Ripples of a Blue Girl's Tears

"Ripples of a Blue Girls Tears"
It's Big! The final version will probably be done as a tryptych so I can get the 2m width I am looking for.


This is my first foray into interpreting great pieces of music, music which stirs my deepest emotions, then turning them into a woven piece. This is the main direction for my work and what a journey this piece is taking me on!

Music is, for me, the highest art form - the ultimate emotional journey. Listen to this; if you are over 45 and it doesn't stir you, check your pulse...you're probably already dead!
http://www.youtube.com/watch?v=IU2gHmpghx0&f
eature=related

That is one of my favourite songs, and certainly my favourite lyric; "Ripples", written by Tony Banks and Mike Rutherford. I know the lyrics inside out and it doesn't require a literature degree to work out their meaning; it's about youth, it's optimism, it's beauty, the inevitability of ageing and the futility of chasing what has passed us by. However, it was only when I stumbled on the link between this and the poem "Blue Girls", written 50 years before "Ripples" by John Crowe Ransom, that the image for my weaving really materialised. To my knowledge, Banks & Rutherford have never acknowledged that "Blue Girls" inspired their lyrics; though if you read both (they are printed at the end), it's inconcievable that this is not the case.

My piece, "Ripples of a Blue Girl's Tears" represents the Blue Girls through colour and shape, and I have chosen to reflect the melencholy mood of the song and poem also through the colour. The image itself represent the ripples and interference patterns created from tears falling onto a pool of water; tears of the Blue Girls looking upon their reflection in the pool "Seems not very long ago, Lovelier she was than any that I know" then seeing the distorted face reflected back at them "The face in the water looks up, And she shakes her head as if to say, That it's the last time you'll look like today." Dozens of hours have been spent taking the basic overshot pattern for the concentric waves step-wise to the final draft, manipulating the patterns to destroy the symmetry, yet replicate the interference patterns when ripples collide, then arranging these to give the semblence of a facial image in the distorted surface - just hope others can see it too LOL :-)The final stage was to create the distorted body images of the blue girls - something that I had to do with the liftplan-only, as to change the threading would have undone the main ripples image.
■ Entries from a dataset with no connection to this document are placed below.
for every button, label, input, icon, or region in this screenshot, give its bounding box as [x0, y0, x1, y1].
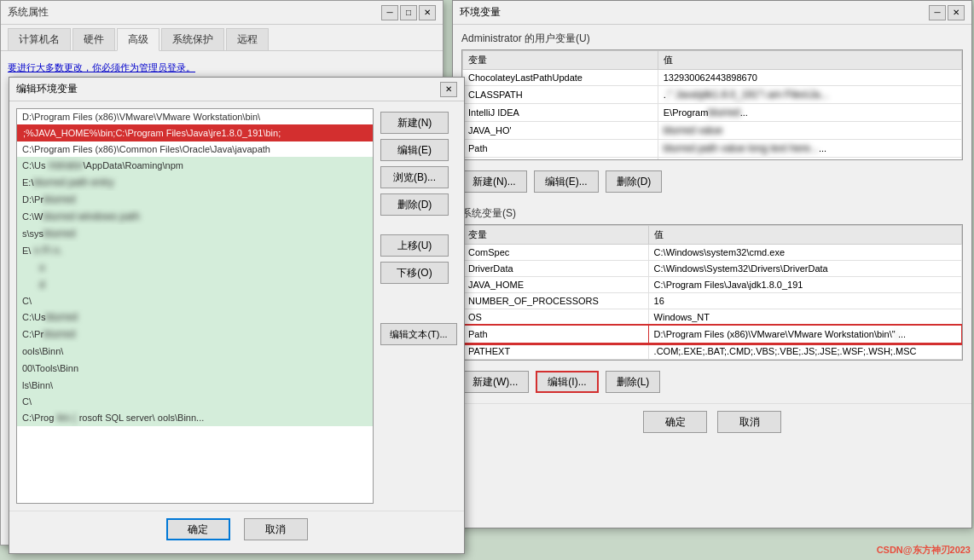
env-vars-bottom-btns: 确定 取消	[453, 403, 971, 440]
sys-var-column-header: 变量	[463, 226, 649, 245]
table-row[interactable]: DriverData C:\Windows\System32\Drivers\D…	[463, 261, 962, 277]
tab-advanced[interactable]: 高级	[117, 28, 159, 51]
list-item[interactable]: E\ n Fi n.	[17, 242, 373, 259]
list-item[interactable]: ls\Binn\	[17, 377, 373, 394]
list-item[interactable]: C:\Us ristrator\AppData\Roaming\npm	[17, 157, 373, 174]
list-item[interactable]: D:\Program Files (x86)\VMware\VMware Wor…	[17, 109, 373, 124]
var-cell: JAVA_HO'	[463, 122, 658, 140]
list-item[interactable]: ools\Binn\	[17, 343, 373, 360]
list-item[interactable]: s\sysblurred	[17, 225, 373, 242]
var-cell: PATHEXT	[463, 344, 649, 360]
env-vars-title: 环境变量	[460, 5, 929, 20]
list-item[interactable]: C:\Wblurred windows path	[17, 208, 373, 225]
window-controls: ─ □ ✕	[381, 5, 436, 20]
var-cell: IntelliJ IDEA	[463, 104, 658, 122]
list-item[interactable]: E:\blurred path entry	[17, 174, 373, 191]
list-item[interactable]: C\	[17, 293, 373, 309]
var-cell: JAVA_HOME	[463, 277, 649, 293]
table-row[interactable]: OS Windows_NT	[463, 309, 962, 326]
move-up-btn[interactable]: 上移(U)	[380, 234, 449, 257]
edit-text-btn[interactable]: 编辑文本(T)...	[380, 323, 457, 345]
val-cell: C:\Windows\system32\cmd.exe	[648, 245, 961, 261]
env-vars-confirm-btn[interactable]: 确定	[643, 411, 707, 433]
val-cell: 16	[648, 293, 961, 309]
var-cell: ComSpec	[463, 245, 649, 261]
edit-env-confirm-btn[interactable]: 确定	[166, 518, 230, 540]
env-listbox[interactable]: D:\Program Files (x86)\VMware\VMware Wor…	[16, 108, 374, 504]
env-minimize-btn[interactable]: ─	[929, 5, 946, 20]
env-close-btn[interactable]: ✕	[948, 5, 965, 20]
minimize-btn[interactable]: ─	[381, 5, 398, 20]
user-vars-table: 变量 值 ChocolateyLastPathUpdate 1329300624…	[462, 50, 962, 160]
table-row[interactable]: JAVA_HO' blurred value	[463, 122, 962, 140]
table-row[interactable]: IntelliJ IDEA E\Programblurred...	[463, 104, 962, 122]
list-item[interactable]: D:\Prblurred	[17, 191, 373, 208]
var-cell: Path	[463, 140, 658, 158]
tab-hardware[interactable]: 硬件	[72, 28, 115, 50]
browse-btn[interactable]: 浏览(B)...	[380, 166, 449, 188]
table-row[interactable]: ChocolateyLastPathUpdate 132930062443898…	[463, 70, 962, 86]
system-section-label: 系统变量(S)	[461, 206, 963, 221]
user-vars-table-wrapper[interactable]: 变量 值 ChocolateyLastPathUpdate 1329300624…	[461, 49, 963, 160]
delete-btn[interactable]: 删除(D)	[380, 193, 449, 216]
edit-env-cancel-btn[interactable]: 取消	[244, 518, 308, 540]
list-item[interactable]: C:\Prog les ( rosoft SQL server\ ools\Bi…	[17, 409, 373, 426]
var-cell: OS	[463, 309, 649, 326]
val-cell: C:\Program Files\Java\jdk1.8.0_191	[648, 277, 961, 293]
sys-vars-table-wrapper[interactable]: 变量 值 ComSpec C:\Windows\system32\cmd.exe…	[461, 224, 963, 361]
list-item[interactable]: C:\Prblurred	[17, 326, 373, 343]
maximize-btn[interactable]: □	[400, 5, 417, 20]
user-delete-btn[interactable]: 删除(D)	[606, 170, 663, 193]
sys-props-title: 系统属性	[8, 5, 381, 20]
tab-remote[interactable]: 远程	[226, 28, 269, 50]
table-row[interactable]: ComSpec C:\Windows\system32\cmd.exe	[463, 245, 962, 261]
table-row[interactable]: NUMBER_OF_PROCESSORS 16	[463, 293, 962, 309]
edit-env-dialog: 编辑环境变量 ✕ D:\Program Files (x86)\VMware\V…	[9, 77, 465, 554]
env-list-container: D:\Program Files (x86)\VMware\VMware Wor…	[9, 101, 464, 511]
list-item[interactable]: o	[17, 259, 373, 276]
var-cell: DriverData	[463, 261, 649, 277]
user-section-btns: 新建(N)... 编辑(E)... 删除(D)	[453, 167, 971, 199]
list-item[interactable]: C:\Program Files (x86)\Common Files\Orac…	[17, 141, 373, 157]
list-item[interactable]: 00\Tools\Binn	[17, 360, 373, 377]
env-vars-titlebar: 环境变量 ─ ✕	[453, 1, 971, 25]
val-cell: blurred value	[658, 122, 961, 140]
list-item[interactable]: d	[17, 276, 373, 293]
watermark: CSDN@东方神刃2023	[877, 544, 971, 557]
val-cell: blurred path value long text here......	[658, 140, 961, 158]
sys-new-btn[interactable]: 新建(W)...	[461, 371, 529, 393]
edit-env-bottom-btns: 确定 取消	[9, 511, 464, 547]
table-row[interactable]: PATHEXT .COM;.EXE;.BAT;.CMD;.VBS;.VBE;.J…	[463, 344, 962, 360]
table-row[interactable]: JAVA_HOME C:\Program Files\Java\jdk1.8.0…	[463, 277, 962, 293]
sys-delete-btn[interactable]: 删除(L)	[606, 371, 661, 393]
val-cell: C:\Users\Ad emp	[658, 158, 961, 161]
edit-btn[interactable]: 编辑(E)	[380, 139, 449, 161]
env-vars-cancel-btn[interactable]: 取消	[717, 411, 781, 433]
close-btn[interactable]: ✕	[419, 5, 436, 20]
val-cell: C:\Windows\System32\Drivers\DriverData	[648, 261, 961, 277]
edit-env-title: 编辑环境变量	[16, 82, 440, 96]
sys-val-column-header: 值	[648, 226, 961, 245]
val-cell: D:\Program Files (x86)\VMware\VMware Wor…	[648, 326, 961, 344]
user-section-label: Administrator 的用户变量(U)	[461, 32, 963, 46]
new-btn[interactable]: 新建(N)	[380, 112, 449, 134]
sys-edit-btn[interactable]: 编辑(I)...	[536, 371, 598, 393]
env-vars-window: 环境变量 ─ ✕ Administrator 的用户变量(U) 变量 值 Cho…	[452, 0, 972, 528]
tab-system-protect[interactable]: 系统保护	[161, 28, 224, 50]
list-item[interactable]: C\	[17, 394, 373, 409]
user-new-btn[interactable]: 新建(N)...	[461, 170, 527, 193]
tab-computer-name[interactable]: 计算机名	[8, 28, 71, 50]
tabs-bar: 计算机名 硬件 高级 系统保护 远程	[1, 25, 443, 51]
move-down-btn[interactable]: 下移(O)	[380, 262, 449, 284]
sys-path-row[interactable]: Path D:\Program Files (x86)\VMware\VMwar…	[463, 326, 962, 344]
var-column-header: 变量	[463, 51, 658, 70]
table-row[interactable]: TEMP C:\Users\Ad emp	[463, 158, 962, 161]
val-cell: 132930062443898670	[658, 70, 961, 86]
user-edit-btn[interactable]: 编辑(E)...	[534, 170, 599, 193]
list-item-selected[interactable]: ;%JAVA_HOME%\bin;C:\Program Files\Java\j…	[17, 124, 373, 141]
edit-env-close-btn[interactable]: ✕	[440, 82, 457, 97]
table-row[interactable]: Path blurred path value long text here..…	[463, 140, 962, 158]
list-item[interactable]: C:\Usblurred	[17, 309, 373, 326]
table-row[interactable]: CLASSPATH .;" Java\jdk1.8.0_191"\ am Fil…	[463, 86, 962, 104]
val-cell: .;" Java\jdk1.8.0_191"\ am Files\Ja...	[658, 86, 961, 104]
"Blue Girls" is considered to be the pinacle of his work, from an American poet who is considered to be one of the most influential of his time. The lyrics of Ripples are beautiful; the whole is sublime; read and listen and hopefully the two will come together for you in my design.

Mike
.
Ripples by Banks & Rutherford 1976

Bluegirls come in every size
Some are wise and some otherwise,
They got pretty blue eyes.
For an hour a man may change
For an hour her face looks strange -
Looks strange, looks strange.

Marching to the promised land
Where the honey flows and takes you by the hand,
Pulls you down on your knees,
While you're down a pool appears.
The face in the water looks up,
And she shakes her head as if to say
That it's the last time you'll look like today.

Sail away, away
Ripples never come back.
Gone to the other side.
Sail away, away.

The face that launched a thousand ships
Is sinking fast, that happens you know,
The water gets below.
Seems not very long ago
Lovelier she was than any that I know.

Angels never know it's time
To close the book and gracefully decline,
The song has found a tale.
My, what a jealous pool is she.
The face in the water looks up
She shakes her head as if to say
That the bluegirls have all gone away.

Sail away, away
Ripples never come back.
Gone to the other side.
Look into the pool,
The ripples never come back, come back,
Dive to the bottom and go to the top
To see where they have gone
They've gone to the other side
Ripples never come back
Sail away, away..
.


Blue Girls by John Crowe Ransom 1924

Twirling your blue skirts, travelling the sward
Under the towers of your seminary,
Go listen to your teachers old and contrary
Without believing a word.
Tie the white fillets then about your hair
And think no more of what will come to pass
Than bluebirds that go walking on the grass
And chattering on the air.
Practise your beauty, blue girls, before it fail;
And I will cry with my loud lips and publish
Beauty which all our powers shall never establish,
It is so frail.
For I could tell you a story which is true;
I know a lady with a terrible tongue,
Blear eyes fallen from blue,
All her perfections tarnished—yet it is not long
Since she was lovlier than any of you.